Try it:
Copy exactly, line for line, the part of the listing from the line containing "Multiplayer.it" through its last line, and nothing else.

Records supplied:
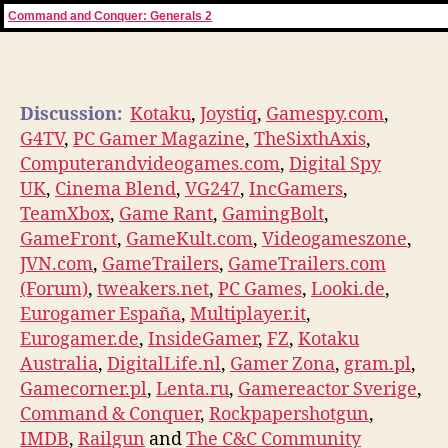
Command and Conquer: Generals 2
Discussion:
Kotaku
,
Joystiq
,
Gamespy.com
,
G4TV
,
PC Gamer Magazine
,
TheSixthAxis
,
Computerandvideogames.com
,
Digital Spy
UK
,
Cinema Blend
,
VG247
,
IncGamers
,
TeamXbox
,
Game Rant
,
GamingBolt
,
GameFront
,
GameKult.com
,
Videogameszone
,
JVN.com
,
GameTrailers
,
GameTrailers.com
(Forum)
,
tweakers.net
,
PC Games
,
Looki.de
,
Eurogamer España
,
Multiplayer.it
,
Eurogamer.de
,
InsideGamer
,
FZ
,
Kotaku
Australia
,
DigitalLife.nl
,
Gamer Zona
,
gram.pl
,
Gamecorner.pl
,
Lenta.ru
,
Gamereactor Sverige
,
Command & Conquer
,
Rockpapershotgun
,
IMDB
,
Railgun
and
The C&C Community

Solved exercise:
Multiplayer.it
,
Eurogamer.de
,
InsideGamer
,
FZ
,
Kotaku
Australia
,
DigitalLife.nl
,
Gamer Zona
,
gram.pl
,
Gamecorner.pl
,
Lenta.ru
,
Gamereactor Sverige
,
Command & Conquer
,
Rockpapershotgun
,
IMDB
,
Railgun
and
The C&C Community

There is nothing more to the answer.